Amid all the ridiculous handwringing over how the public reacted to the shooting of the UHC CEO, this is one of the only reasonably grounded things I've read:
It is a rare thing for an American CEO or other public figure to be targeted in this manner. But the structure of feeling it unleashed did not seem novel to me. Americans have a great deal of recent experience assessing the worthiness of strangers for execution. It’s one of the things we do together online: when someone is killed by a cop or vigilante; when a protester is mowed down by a car; when a Palestinian child is killed by an Israeli sniper or an Israeli civilian by Hamas. Arguing about whose lives are expendable is one of America’s favorite pastimes.
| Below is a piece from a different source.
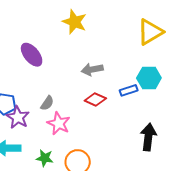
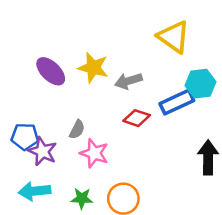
yellow star: (75, 22) -> (93, 68), moved
yellow triangle: (150, 32) -> (174, 37), moved, turned -48
blue rectangle: (129, 90) -> (177, 102), size x1.5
What about our bloodlust? Should we be concerned that Americans have betrayed an appetite for political violence? Perhaps. But the flip side of appetite is metabolism: not what we want, but how we bear what we are given. Americans, we might say, have a prodigious capacity for metabolizing brutality and death — we have been conditioned for it. As the writer and gun-violence expert Patrick Blanchfield put it to me, “This event gives us something fairly rare: a situation where a person victimized by a distinctively American system of normalized human liquidation — i.e., gun homicide — is also representative of that other distinctively American institution for disposing of human life, our for-profit health-care system, a key function of which is determining how much individual human lives are worth, and enforcing those assessments with ruthlessly incentivized efficiency.” For Blanchfield, Thompson’s murder, and the system of mechanized cruelty from which he profited, are part of the same regime of “human disposability” — a system in which human life, instead of being precious and priceless, is “a fungible commodity like anything else.”